Finance professionals will almost always give you the same old advice- be smart with your money and don’t buy what you can’t afford. And so you save up, max out your 401(k) contributions, never have a credit card balance, and more often than not pass on that pair of shoes that are exactly your style but aren’t necessary.

Let’s face it- putting up that amount of money for something you don’t absolutely need can be a difficult feat.  As it turns out, you’re not alone.  According to a national survey in the Journal of Consumer Research 3 years ago, penny-pinchers outnumber spendthrifts three to one.

young woman with shopping and money

However, living in a perpetual state of money-saving and not treating yourself to the benefits of your hard work on occasion can be just as damaging to your happiness as worries over savings can be! So how can you manage to find a happy balance between saving and spending? On this National Splurge Day, we have 4 occasions when splurging is OK!


  1. A Good Deal

  • Remember those perfect shoes we mentioned earlier? If you see them go on sale or find a coupon online, go for it, even if it’s a little more than you’d normally spend! This is especially true if you’ve been on the fence about them for a while- the satisfaction of wanting them for months, combined with the savings you scored will make you feel doubly good about the purchase.

  • If something that you buy and use frequently has a bulk deal, go for it! It’s a little more money up front, but the savings in the long run will be worth it.



  1. An Investment in Your Career

  • That big industry conference that only comes once a year? Go ahead and attend. The knowledge you’ll gain and the connections you can make are priceless.

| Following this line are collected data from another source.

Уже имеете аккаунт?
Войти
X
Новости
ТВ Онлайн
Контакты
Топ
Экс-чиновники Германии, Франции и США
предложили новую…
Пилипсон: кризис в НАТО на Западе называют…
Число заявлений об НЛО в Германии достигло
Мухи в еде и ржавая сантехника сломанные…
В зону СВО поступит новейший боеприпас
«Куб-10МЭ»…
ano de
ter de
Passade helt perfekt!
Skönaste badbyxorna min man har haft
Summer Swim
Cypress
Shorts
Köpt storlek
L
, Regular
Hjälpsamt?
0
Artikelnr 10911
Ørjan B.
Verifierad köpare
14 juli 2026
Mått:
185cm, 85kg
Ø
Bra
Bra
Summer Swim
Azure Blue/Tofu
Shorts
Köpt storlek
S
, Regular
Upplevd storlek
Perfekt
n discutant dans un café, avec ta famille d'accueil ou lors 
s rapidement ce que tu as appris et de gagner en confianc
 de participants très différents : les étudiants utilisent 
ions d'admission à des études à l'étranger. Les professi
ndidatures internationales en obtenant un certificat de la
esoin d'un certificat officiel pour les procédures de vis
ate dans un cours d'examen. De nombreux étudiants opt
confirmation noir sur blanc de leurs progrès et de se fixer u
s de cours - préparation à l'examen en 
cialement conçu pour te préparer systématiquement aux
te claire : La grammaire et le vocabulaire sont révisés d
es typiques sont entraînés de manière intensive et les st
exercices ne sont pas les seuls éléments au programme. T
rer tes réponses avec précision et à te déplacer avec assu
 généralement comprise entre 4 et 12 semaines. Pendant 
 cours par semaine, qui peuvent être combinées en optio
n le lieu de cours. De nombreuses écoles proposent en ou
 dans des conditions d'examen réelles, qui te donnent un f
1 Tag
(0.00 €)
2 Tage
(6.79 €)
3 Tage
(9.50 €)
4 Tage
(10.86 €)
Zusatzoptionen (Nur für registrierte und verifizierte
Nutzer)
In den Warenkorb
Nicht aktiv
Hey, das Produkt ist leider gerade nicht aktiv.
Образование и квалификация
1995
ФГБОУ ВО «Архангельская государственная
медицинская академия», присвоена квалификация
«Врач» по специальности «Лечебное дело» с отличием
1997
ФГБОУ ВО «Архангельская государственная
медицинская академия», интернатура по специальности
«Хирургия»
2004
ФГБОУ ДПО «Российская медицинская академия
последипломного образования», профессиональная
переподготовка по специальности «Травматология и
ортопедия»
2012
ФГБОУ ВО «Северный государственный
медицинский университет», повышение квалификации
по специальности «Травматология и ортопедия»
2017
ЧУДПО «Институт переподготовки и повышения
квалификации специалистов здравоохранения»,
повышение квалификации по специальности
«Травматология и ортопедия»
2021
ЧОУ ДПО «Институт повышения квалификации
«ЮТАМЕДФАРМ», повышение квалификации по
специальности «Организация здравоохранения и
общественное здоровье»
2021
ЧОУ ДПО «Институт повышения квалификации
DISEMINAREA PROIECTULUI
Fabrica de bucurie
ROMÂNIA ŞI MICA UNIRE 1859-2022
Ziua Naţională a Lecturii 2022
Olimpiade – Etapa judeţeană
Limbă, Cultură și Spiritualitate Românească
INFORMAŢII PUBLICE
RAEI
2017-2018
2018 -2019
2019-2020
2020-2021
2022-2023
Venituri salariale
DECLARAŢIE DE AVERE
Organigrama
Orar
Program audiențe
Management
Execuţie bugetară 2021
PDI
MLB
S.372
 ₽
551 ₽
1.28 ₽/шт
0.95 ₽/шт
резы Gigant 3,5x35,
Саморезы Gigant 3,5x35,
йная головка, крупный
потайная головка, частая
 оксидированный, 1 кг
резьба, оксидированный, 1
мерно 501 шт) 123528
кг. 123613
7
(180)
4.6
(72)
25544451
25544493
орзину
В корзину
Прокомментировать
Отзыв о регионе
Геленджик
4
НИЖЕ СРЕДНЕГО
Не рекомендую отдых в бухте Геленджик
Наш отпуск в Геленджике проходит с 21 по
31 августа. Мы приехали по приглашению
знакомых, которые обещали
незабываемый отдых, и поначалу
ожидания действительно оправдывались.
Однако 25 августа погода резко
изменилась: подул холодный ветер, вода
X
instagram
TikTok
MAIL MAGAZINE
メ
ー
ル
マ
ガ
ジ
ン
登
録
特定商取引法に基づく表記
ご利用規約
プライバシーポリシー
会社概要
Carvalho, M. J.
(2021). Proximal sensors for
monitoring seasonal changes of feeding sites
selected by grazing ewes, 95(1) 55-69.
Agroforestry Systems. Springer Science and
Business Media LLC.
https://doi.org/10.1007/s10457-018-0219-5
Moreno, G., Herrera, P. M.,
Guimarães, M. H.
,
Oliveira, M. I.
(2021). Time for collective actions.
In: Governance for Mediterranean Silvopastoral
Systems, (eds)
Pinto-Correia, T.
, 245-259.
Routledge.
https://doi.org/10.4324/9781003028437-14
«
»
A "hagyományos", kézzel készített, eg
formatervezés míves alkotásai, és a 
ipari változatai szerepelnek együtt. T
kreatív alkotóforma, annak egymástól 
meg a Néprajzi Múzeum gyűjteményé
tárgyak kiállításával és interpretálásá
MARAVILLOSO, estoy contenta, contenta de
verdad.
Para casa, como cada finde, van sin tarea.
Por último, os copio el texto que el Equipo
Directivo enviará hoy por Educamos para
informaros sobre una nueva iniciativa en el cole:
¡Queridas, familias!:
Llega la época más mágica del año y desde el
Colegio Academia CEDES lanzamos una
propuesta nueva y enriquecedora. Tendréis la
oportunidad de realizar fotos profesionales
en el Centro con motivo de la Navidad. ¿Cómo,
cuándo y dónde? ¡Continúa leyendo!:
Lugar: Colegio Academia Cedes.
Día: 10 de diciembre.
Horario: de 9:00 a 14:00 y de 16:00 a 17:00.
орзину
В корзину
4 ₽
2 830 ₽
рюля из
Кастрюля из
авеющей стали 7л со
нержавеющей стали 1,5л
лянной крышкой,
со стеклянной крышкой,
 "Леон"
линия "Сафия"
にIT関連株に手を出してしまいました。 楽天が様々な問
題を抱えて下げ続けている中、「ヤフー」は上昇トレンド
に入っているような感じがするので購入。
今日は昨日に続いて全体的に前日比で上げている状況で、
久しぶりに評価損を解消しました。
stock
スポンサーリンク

  • Continual education, whether just taking a class to help you brush up on a skill or going back to school for a higher degree, is always a solid investment in your future.

  • If you’re confident your investment will pay for itself in the form of higher earnings or opportunities, it could be worth the price tag.



  1. Memorable Occasions

  • Take the financial plunge on opportunities that will strengthen important relationships in your life- a family vacation or a visit back home are great examples.

  • Vacations may use a significant amount of money depending on the location, but the experiences and memories will last a lifetime.

  • Many studies have shown that taking time off work helps to rejuvenate you and will help you come back to work even stronger.



  1. Things That Will Actually Be Used

  • Be strategic- before you buy anything, think about how often you’ll actually use it. If you buy something pricier but use it daily, or even just a few times a week, compared to buying a cheaper alternative that almost never gets used, the price-per-use of the pricier item will be significantly lower over time.

  • We should all be splurging on products that we constantly use. The higher up-front price generally means better quality, and thus less money spent on repairs or replacements later on. For many of us, this means smartphones, computers, and cars.

  • Strategic splurging on quality products can make your life better, more productive, and save you money in the long run.